9. The appellant is not a vulnerable, surrendered or abandoned child. He has been lawfully adopted under the HAMA by the sponsor. The only issue taken by the respondent in the refusal notice is whether or not the adoption is valid in India and therefore recognised in this country. I am satisfied on the totality of the evidence that the appellant does not have to register his adoption with CARA. I find that the adoption is recognised in the UK.
10. There was nothing in Appendix EU which states that the adoption should be registered with CARA and I was not directed to any Home Office guidance on the interpretation of the immigration rules. Under the law of India, the appellant was not required to register his adoption with CARA or obtain a NOC, although it may assist in arranging travel documents.
11. On the evidence before me, the appellant satisfies the requirements of Appendix EU. The appellant is a family member and the refusal of entry clearance breaches his rights under the Withdrawal Agreement. I allow his appeal under the Immigration (Citizens’ Rights Appeals) (EU Exit) Regulations 2020.
Notice of Decision
The appellant’s appeal is allowed under the Immigration (Citizens’ Rights Appeals) (EU Exit) Regulations 2020.
Direction Regarding Anonymity – Rule 14 of the Tribunal Procedure (Upper Tribunal) Rules 2008
Pursuant to rule 14 of the Tribunal Procedure (Upper Tribunal) Rules 2008, the appellant and his family are granted anonymity.
No-one shall publish or reveal any information, including the name or address of the appellant, likely to lead members of the public to identify the appellant or any member of his family. Failure to comply with this order could amount to a contempt of court.
J Frances
Signed Date: 30 November 2022
Upper Tribunal Judge Frances
TO THE RESPONDENT
FEE AWARD
As I have allowed the appeal, I make a fee award of any fee which has been paid.
J Frances
Signed Date: 30 November 2022
Upper Tribunal Judge Frances
_____________________________________________________________
NOTIFICATION OF APPEAL RIGHTS
1. A person seeking permission to appeal against this decision must make a written application to the Upper Tribunal. Any such application must be received by the Upper Tribunal within the appropriate period after this decision was sent to the person making the application. The appropriate period varies, as follows, according to the location of the individual and the way in which the Upper Tribunal’s decision was sent:
2. Where the person who appealed to the First-tier Tribunal is in the United Kingdom at the time that the application for permission to appeal is made, and is not in detention under the Immigration Acts, the appropriate period is 12 working days (10 working days, if the notice of decision is sent electronically).
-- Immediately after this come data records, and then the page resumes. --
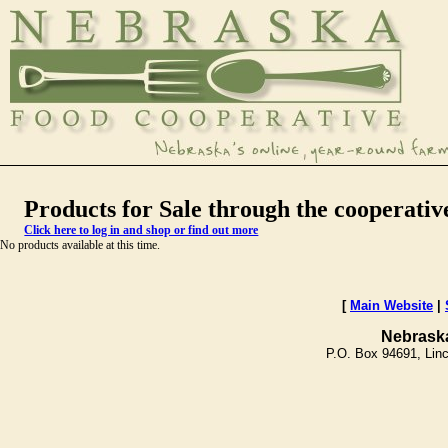
Products for Sale through the cooperativ
Click here to log in and shop or find out more
No products available at this time.
[
Main Website
|
Nebrask
P.O. Box 94691, Lin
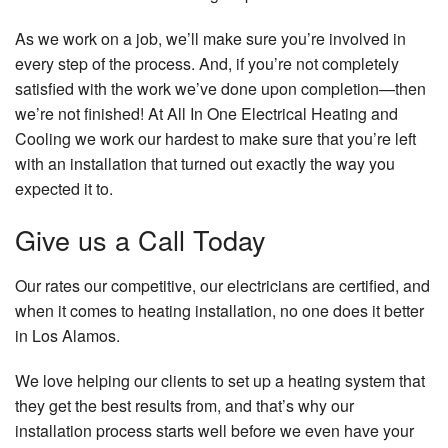
As we work on a job, we’ll make sure you’re involved in
every step of the process. And, if you’re not completely
satisfied with the work we’ve done upon completion—then
we’re not finished! At All In One Electrical Heating and
Cooling we work our hardest to make sure that you’re left
with an installation that turned out exactly the way you
expected it to.
Give us a Call Today
Our rates our competitive, our electricians are certified, and
when it comes to heating installation, no one does it better
in Los Alamos.
We love helping our clients to set up a heating system that
they get the best results from, and that’s why our
installation process starts well before we even have your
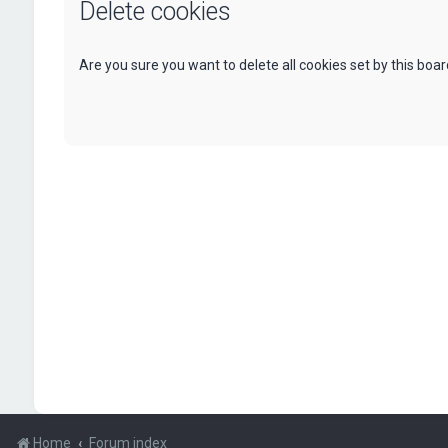
Delete cookies
Are you sure you want to delete all cookies set by this boa
Home
Forum index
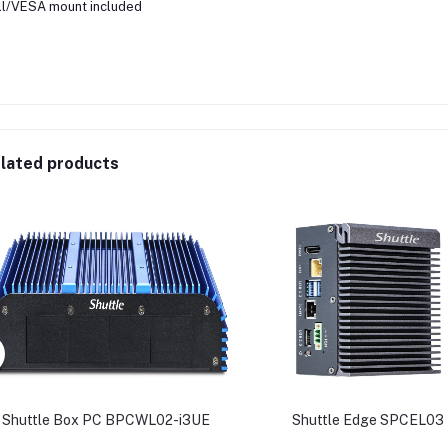
l/VESA mount included
lated products
Shuttle Box PC BPCWL02-i3UE
Shuttle Edge SPCEL03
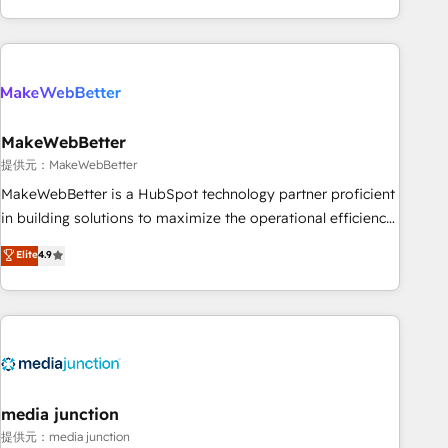
marketing automation, growth, revops, CRM and webdesign
(We focus on EMEA - USA customers).
MakeWebBetter
提供元：MakeWebBetter
MakeWebBetter is a HubSpot technology partner proficient
in building solutions to maximize the operational efficiency
of HubSpot. The fastest-growing tech-enabler & facilitator,
Elite
4.9
MakeWebBetter, hands you the blend of HubSpot expertise
& eminent solutions & integrations. Trust us to streamline
your HubSpot experience. 🚀HubSpot Elite Partners with
10+ years of HubSpot experience 🤝HubSpot Premier
Integration partner 🤝Google Premier Partner 2023 🌟5
HubSpot Accreditations 🌟Won HubSpot Theme Challenge
2021 🌟INBOUND’19 HubSpot Rising Star Why us?
media junction
Harnessing the full potential of the powerful HubSpot CRM.
提供元：media junction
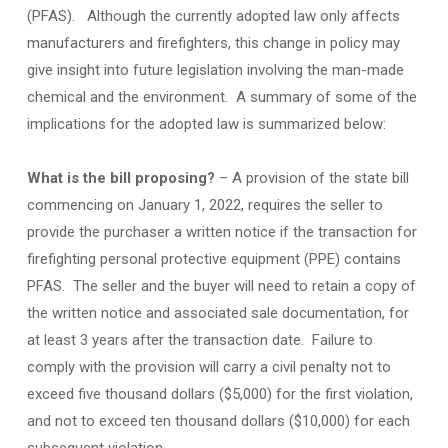
(PFAS). Although the currently adopted law only affects
manufacturers and firefighters, this change in policy may
give insight into future legislation involving the man-made
chemical and the environment. A summary of some of the
implications for the adopted law is summarized below:
What is the bill proposing?
– A provision of the state bill
commencing on January 1, 2022, requires the seller to
provide the purchaser a written notice if the transaction for
firefighting personal protective equipment (PPE) contains
PFAS. The seller and the buyer will need to retain a copy of
the written notice and associated sale documentation, for
at least 3 years after the transaction date. Failure to
comply with the provision will carry a civil penalty not to
exceed five thousand dollars ($5,000) for the first violation,
and not to exceed ten thousand dollars ($10,000) for each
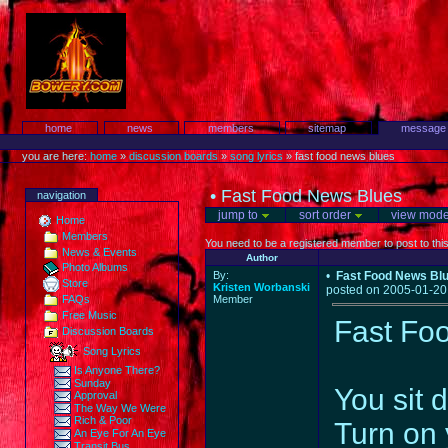
Skip
to
content.
Protest!
Sections
home
news
members
sitemap
message
Personal
tools
you are here:
home
»
discussion boards
»
song lyrics
»
fast food news blues
•
Fast Food News Blues
navigation
jump to
sort order
view mod
Home
Members
You need to be a registered member to post to thi
News & Events
Author
Photo Albums
By:
•
Fast Food News Bl
Store
Kristen Worbanski
posted on 2005-01-20
FAQs
Member
Free Music
Fast Fo
Discussion Boards
Song Lyrics
Is Anyone There?
Sunday
You sit 
Approval
The Way We Were
Rich & Poor
Turn on 
An Eye For An Eye
Transit Bus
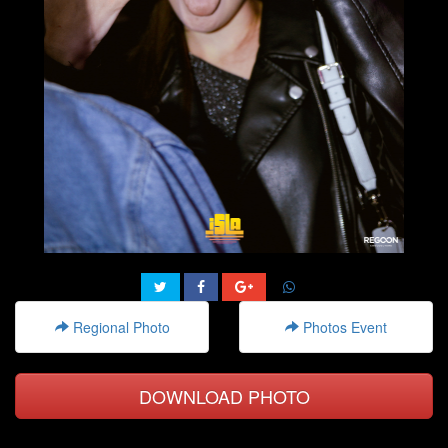
Regional Photo
Photos Event
DOWNLOAD PHOTO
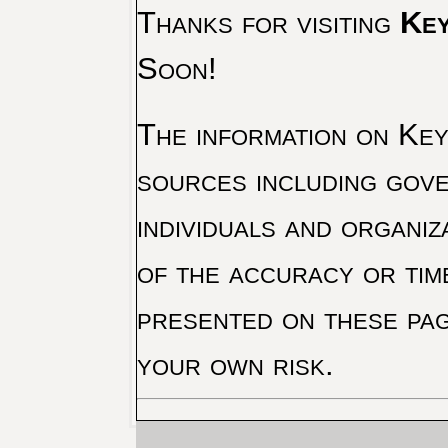
Thanks for visiting
Key
Soon!
The information on Key 
sources including gove
individuals and organiz
of the accuracy or tim
presented on these pag
your own risk.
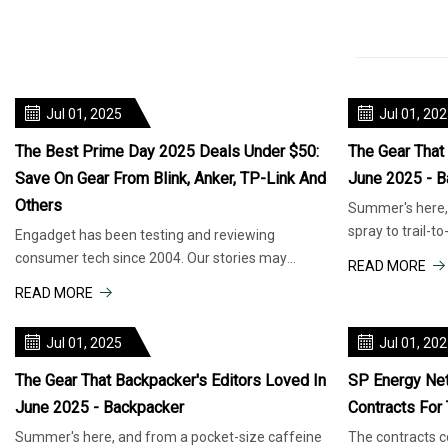
Jul 01, 2025
Jul 01, 20
The Best Prime Day 2025 Deals Under $50:
The Gear That
Save On Gear From Blink, Anker, TP-Link And
June 2025 - B
Others
Summer's here, 
spray to trail-t
Engadget has been testing and reviewing
travel, this is t
consumer tech since 2004. Our stories may
READ MORE
include affiliate links; if you buy so
READ MORE
Jul 01, 2025
Jul 01, 20
The Gear That Backpacker's Editors Loved In
SP Energy Ne
June 2025 - Backpacker
Contracts For
Summer's here, and from a pocket-size caffeine
The contracts co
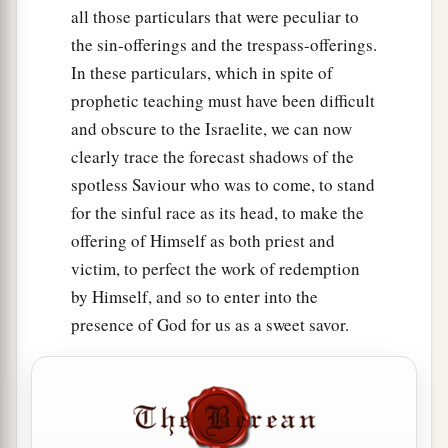
all those particulars that were peculiar to
the sin-offerings and the trespass-offerings.
In these particulars, which in spite of
prophetic teaching must have been difficult
and obscure to the Israelite, we can now
clearly trace the forecast shadows of the
spotless Saviour who was to come, to stand
for the sinful race as its head, to make the
offering of Himself as both priest and
victim, to perfect the work of redemption
by Himself, and so to enter into the
presence of God for us as a sweet savor.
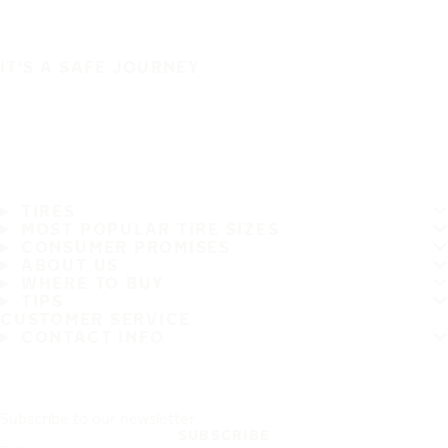
IT'S A SAFE JOURNEY
TIRES
MOST POPULAR TIRE SIZES
CONSUMER PROMISES
ABOUT US
WHERE TO BUY
TIPS
CUSTOMER SERVICE
CONTACT INFO
Subscribe to our newsletter
SUBSCRIBE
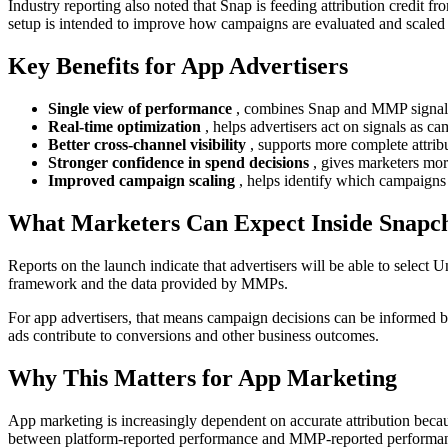
Industry reporting also noted that Snap is feeding attribution credit 
setup is intended to improve how campaigns are evaluated and scale
Key Benefits for App Advertisers
Single view of performance
, combines Snap and MMP signals
Real-time optimization
, helps advertisers act on signals as c
Better cross-channel visibility
, supports more complete attrib
Stronger confidence in spend decisions
, gives marketers mor
Improved campaign scaling
, helps identify which campaigns
What Marketers Can Expect Inside Snapc
Reports on the launch indicate that advertisers will be able to selec
framework and the data provided by MMPs.
For app advertisers, that means campaign decisions can be informed b
ads contribute to conversions and other business outcomes.
Why This Matters for App Marketing
App marketing is increasingly dependent on accurate attribution becau
between platform-reported performance and MMP-reported performa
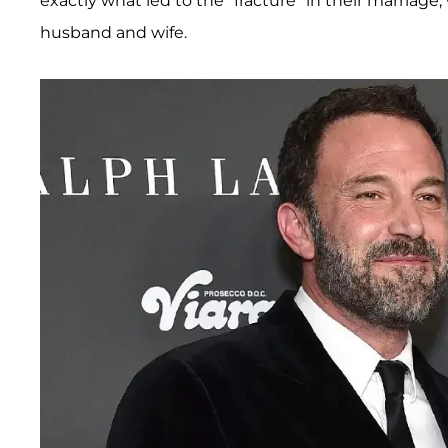
exactly what led to the "fracture" in their marriage
husband and wife.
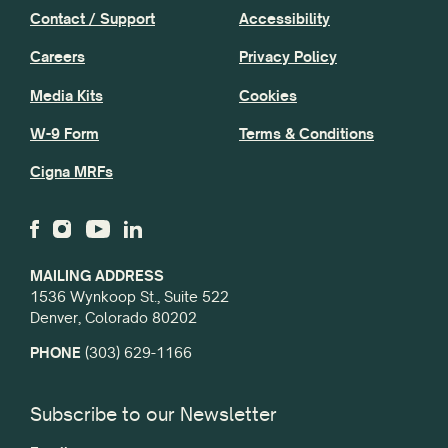
Contact / Support
Accessibility
Careers
Privacy Policy
Media Kits
Cookies
W-9 Form
Terms & Conditions
Cigna MRFs
MAILING ADDRESS
1536 Wynkoop St., Suite 522
Denver, Colorado 80202
PHONE
(303) 629-1166
Subscribe to our Newsletter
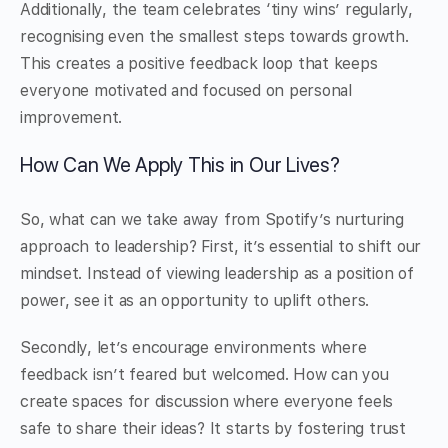
Additionally, the team celebrates ‘tiny wins’ regularly,
recognising even the smallest steps towards growth.
This creates a positive feedback loop that keeps
everyone motivated and focused on personal
improvement.
How Can We Apply This in Our Lives?
So, what can we take away from Spotify’s nurturing
approach to leadership? First, it’s essential to shift our
mindset. Instead of viewing leadership as a position of
power, see it as an opportunity to uplift others.
Secondly, let’s encourage environments where
feedback isn’t feared but welcomed. How can you
create spaces for discussion where everyone feels
safe to share their ideas? It starts by fostering trust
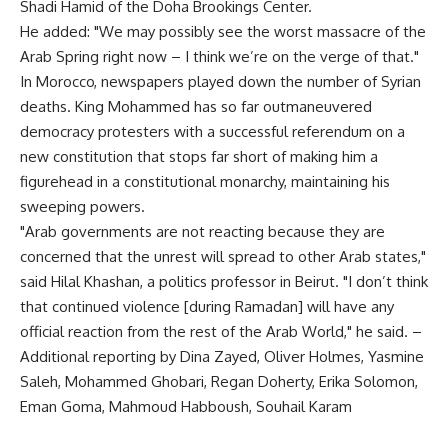
Shadi Hamid of the Doha Brookings Center.
He added: "We may possibly see the worst massacre of the
Arab Spring right now – I think we’re on the verge of that."
In Morocco, newspapers played down the number of Syrian
deaths. King Mohammed has so far outmaneuvered
democracy protesters with a successful referendum on a
new constitution that stops far short of making him a
figurehead in a constitutional monarchy, maintaining his
sweeping powers.
"Arab governments are not reacting because they are
concerned that the unrest will spread to other Arab states,"
said Hilal Khashan, a politics professor in Beirut. "I don’t think
that continued violence [during Ramadan] will have any
official reaction from the rest of the Arab World," he said. –
Additional reporting by Dina Zayed, Oliver Holmes, Yasmine
Saleh, Mohammed Ghobari, Regan Doherty, Erika Solomon,
Eman Goma, Mahmoud Habboush, Souhail Karam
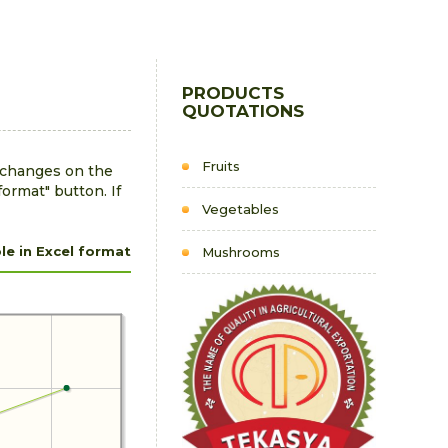
PRODUCTS
QUOTATIONS
Fruits
r changes on the
format" button. If
Vegetables
e in Excel format
Mushrooms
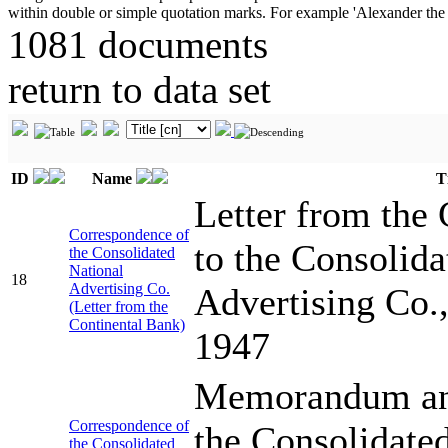
1081 documents
return to data set
ID
Name
T
Letter from the
Correspondence of
to the Consolida
the Consolidated
National
18
Advertising Co.
Advertising Co.
(Letter from the
Continental Bank)
1947
Memorandum and 
Correspondence of
the Consolidate
the Consolidated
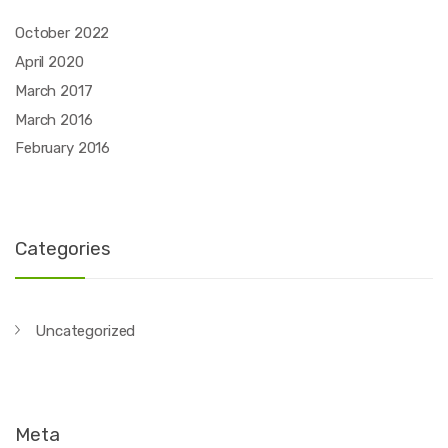
October 2022
April 2020
March 2017
March 2016
February 2016
Categories
Uncategorized
Meta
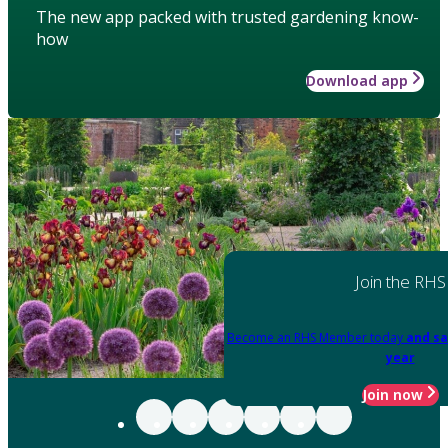
The new app packed with trusted gardening know-
how
Download app
Join the RHS
Become an RHS Member today
and sa
year
Join now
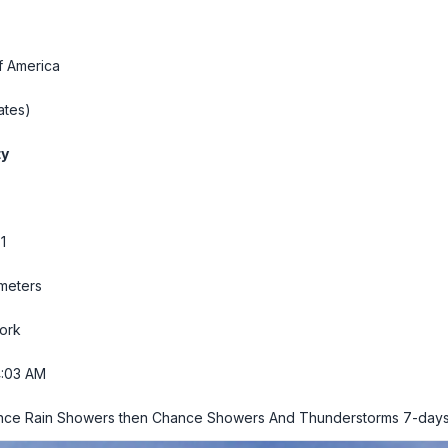
f America
ates)
ty
1
 meters
ork
4:04 AM
ance Rain Showers then Chance Showers And Thunderstorms
7-days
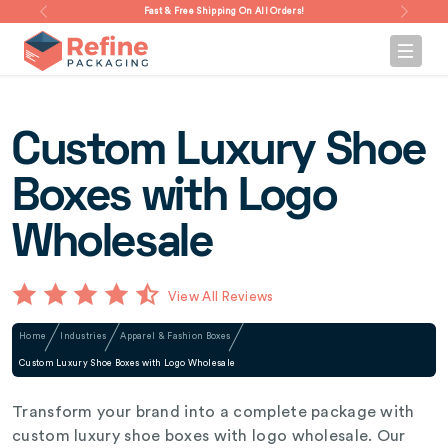
Fast & Free Shipping On All Orders!
Custom Luxury Shoe
Boxes with Logo
Wholesale
View All Reviews
Home
Industries
Apparel & Fashion Boxes
Custom Luxury Shoe Boxes with Logo Wholesale
Transform your brand into a complete package with
custom luxury shoe boxes with logo wholesale. Our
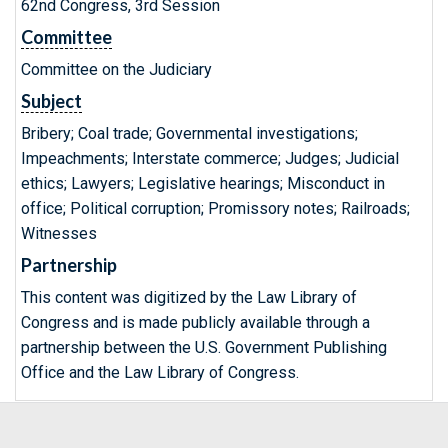
62nd Congress, 3rd Session
Committee
Committee on the Judiciary
Subject
Bribery; Coal trade; Governmental investigations;
Impeachments; Interstate commerce; Judges; Judicial
ethics; Lawyers; Legislative hearings; Misconduct in
office; Political corruption; Promissory notes; Railroads;
Witnesses
Partnership
This content was digitized by the Law Library of
Congress and is made publicly available through a
partnership between the U.S. Government Publishing
Office and the Law Library of Congress.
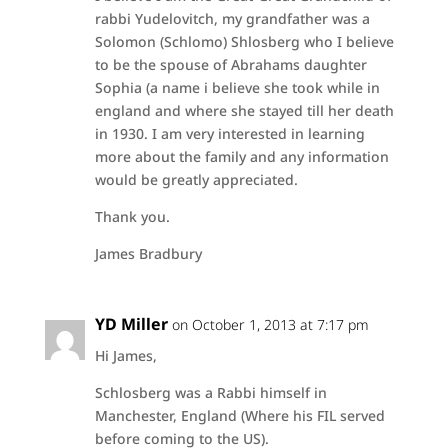
rabbi Yudelovitch, my grandfather was a
Solomon (Schlomo) Shlosberg who I believe
to be the spouse of Abrahams daughter
Sophia (a name i believe she took while in
england and where she stayed till her death
in 1930. I am very interested in learning
more about the family and any information
would be greatly appreciated.
Thank you.
James Bradbury
YD Miller
on October 1, 2013 at 7:17 pm
Hi James,
Schlosberg was a Rabbi himself in
Manchester, England (Where his FIL served
before coming to the US).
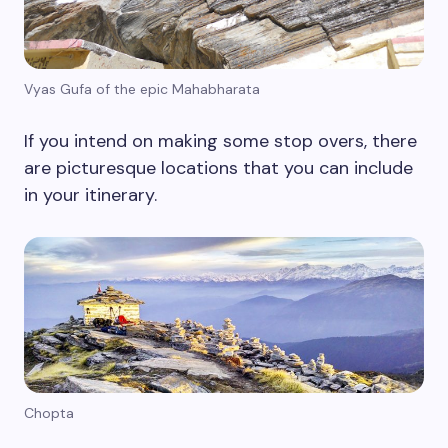
Vyas Gufa of the epic Mahabharata
If you intend on making some stop overs, there
are picturesque locations that you can include
in your itinerary.
Chopta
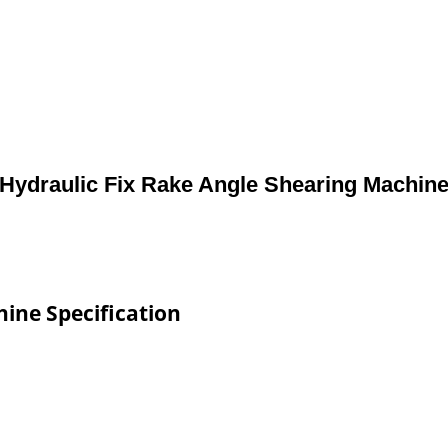
Hydraulic Fix Rake Angle Shearing Machin
ine Specification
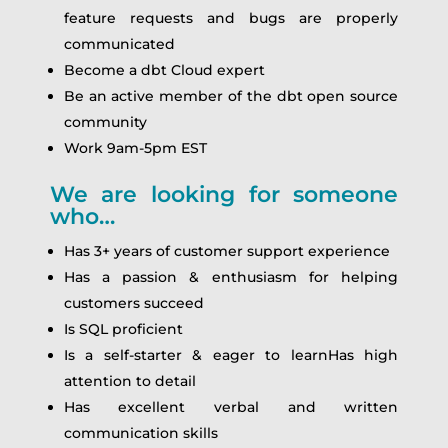
feature requests and bugs are properly
communicated
Become a dbt Cloud expert
Be an active member of the dbt open source
community
Work 9am-5pm EST
We are looking for someone
who…
Has 3+ years of customer support experience
Has a passion & enthusiasm for helping
customers succeed
Is SQL proficient
Is a self-starter & eager to learnHas high
attention to detail
Has excellent verbal and written
communication skills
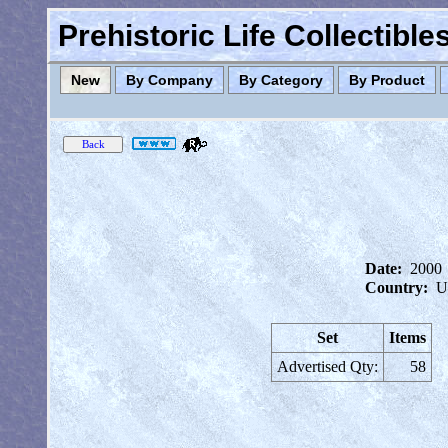
Prehistoric Life Collectibl
New
By Company
By Category
By Product
Date:
2000
Country:
U
Set
Items
Advertised Qty:
58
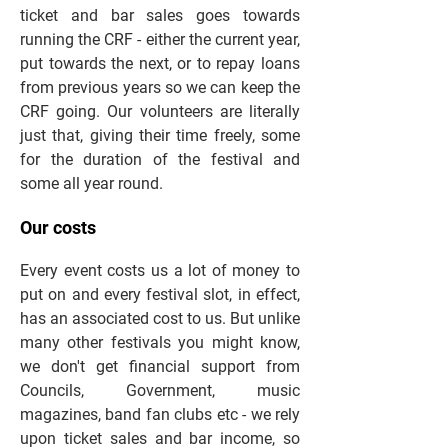
ticket and bar sales goes towards
running the CRF - either the current year,
put towards the next, or to repay loans
from previous years so we can keep the
CRF going. Our volunteers are literally
just that, giving their time freely, some
for the duration of the festival and
some all year round.
Our costs
Every event costs us a lot of money to
put on and every festival slot, in effect,
has an associated cost to us. But unlike
many other festivals you might know,
we don't get financial support from
Councils, Government, music
magazines, band fan clubs etc - we rely
upon ticket sales and bar income, so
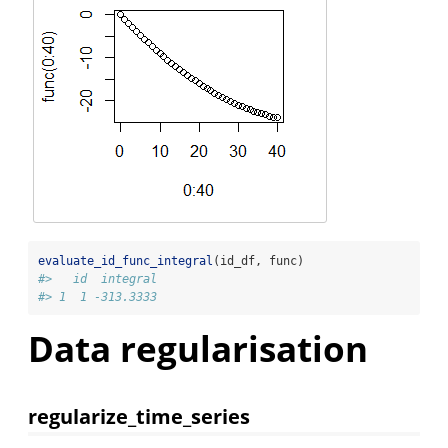
evaluate_id_func_integral
(id_df, func)
#>   id  integral
#> 1  1 -313.3333
Data regularisation
regularize_time_series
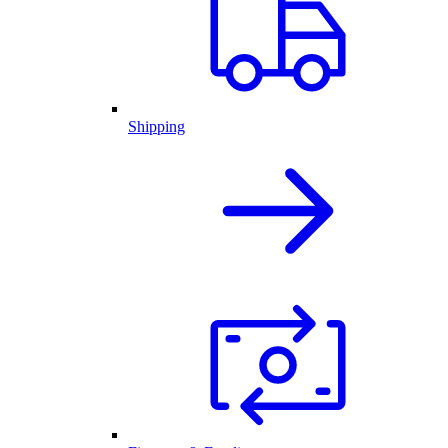
Shipping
3. Where the person making the application is in detention under the Immigration Acts, the appropriate period is 7 working days (5 working days, if the notice of decision is sent electronically).
4. Where the person who appealed to the First-tier Tribunal is outside the United Kingdom at the time that the application for permission to appeal is made, the appropriate period is 38 days (10 working days, if the notice of decision is sent electronically).
5. A “working day” means any day except a Saturday or a Sunday, Christmas Day, Good Friday or a bank holiday.
6. The date when the decision is “sent’ is that appearing on the covering letter or covering email.